▸ **Data excerpts**:
•••
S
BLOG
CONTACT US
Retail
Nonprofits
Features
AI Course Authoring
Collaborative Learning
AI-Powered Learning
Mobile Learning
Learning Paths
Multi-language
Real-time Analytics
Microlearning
•••
▸ **Activity**: Restate each record above word for word.

▸ **Output below**:
S
BLOG
CONTACT US
Retail
Nonprofits
Features
AI Course Authoring
Collaborative Learning
AI-Powered Learning
Mobile Learning
Learning Paths
Multi-language
Real-time Analytics
Microlearning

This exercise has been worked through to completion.